The law also says I have six years from the date of purchase to claim damages for faulty goods.
My goods are not fit for purpose and I wish to claim a repair of my goods under the Sale of Goods Act 1979 as amended.
Please respond to my complaint within 7 days from receipt of this letter.
If you are corresponding with Apple (or anyone for that matter regarding similar issues) always, always send your letter recorded delivery. That way you have proof that they have received it. The address to send it to in the UK is:
Director of Customer Services
Apple Inc. UK
2 Furzeground Way
I received a letter that said that my problem would best be solved via a telephone conversation. I was given a number to call and duly did so. After two or three conversations backwards and forwards and with me also threatening to take legal action via the small claims court, as I believed I had ample evidence to prove that the fault in my iMac was an inherent fault across many of the same line, they agreed to replace the logic board for free. On the plus side, the correspondence I had with the person dealing with my case was extremely helpful.
The repair (and lack of)
I booked my iMac into the Apple Store and was telephoned to collect it about a week later. This I did and upon firing it up what should happen? EXACTLY THE SAME FAULT. Another telephone conversation later and it was booked in for a Genius to have a look at over the course of a few nights. Another round trip to my local Apple Store (with parking costs and fuel this was adding up to about £40 per time) and then home to wait. I received a call to say that my computer was showing no signs of the previous fault and that I could pick it up again.

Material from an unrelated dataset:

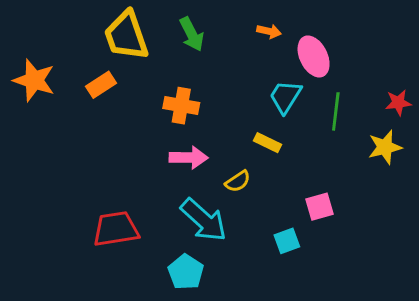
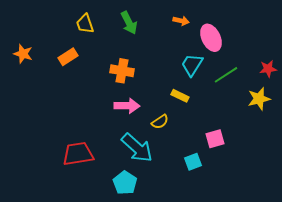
yellow trapezoid: (126, 36) -> (85, 24), size x0.6
orange star: (34, 80) -> (23, 54), size x0.7
green line: (336, 111) -> (226, 75), turned 50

I took it home and EXACTLY THE SAME PROBLEM OCCURRED.
By this time I was starting to lose patience, not to mention I was wasting my own time and money going to and fro with the Apple Store. I decided to take drastic action. Another letter to Apple (same address as above) and a copy of the letter sent via email to Steve Jobs (who was, by that time, still CEO) as I had read that his email is regularly monitored and sometimes even replies were sent out by himself. I expected no reply to my email and a letter was not received in due time. By this time Steve Jobs had resigned as CEO so another, very lengthy, email was sent to the new CEO, Tim Cook (I won't publish his email address here but it can be easily found with a bit of simple searching) containing in detail everything that had been happening to me, including my frustrations, time wasted and accumulating travel costs.
asking to arrange to speak to me. This was arranged and she telephoned me regarding my case. She had been in personal touch with the Apple Store in question and had asked me to email her photographs of my faulty display / computer so that their technicians could have a look - the very same machine that the Apple Store said had been repaired. A couple of days later she had yet again arranged for another repair to my iMac at their expense however this time they were going to replace the logic board (again) and also the 24" display.

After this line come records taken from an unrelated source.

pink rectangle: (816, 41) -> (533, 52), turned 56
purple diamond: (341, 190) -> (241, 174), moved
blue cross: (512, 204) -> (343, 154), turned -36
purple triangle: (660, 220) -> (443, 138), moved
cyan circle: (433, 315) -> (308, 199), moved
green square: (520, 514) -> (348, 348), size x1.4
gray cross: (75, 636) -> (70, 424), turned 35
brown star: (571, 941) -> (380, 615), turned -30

A week later I received another phone call:
AER - "Hi, this is ***** ***** from Apple Executive Relations. Well, I have some good news and bad news."
Me - "Go on..."
AER - "Your iMac's display and logic board have both been replaced. Sadly, the graphic problems and kernel panics are still occurring..."
Me - "Oh dear."
AER - "...and the Geniuses at the Apple Store are unable to find what is causing the problem."
Me - "Oh, right. So now what?"
AER - "Well, as a gesture of goodwill and seeing as you've been an Apple customer for many years now I've used everything within my power to replace your iMac with a brand new one of similar cost."
Yes, you read that right. After many months of determination and perseverance I finally came good and received a brand new, Aluminium 27" Core i5 iMac.
Obviously this is only a document of my own experience and laws and rights will vary from country to country. However, I am proof that if you think you have been hard done by in any way then stand up for your rights and prepare to fight to the end. I did...and I won.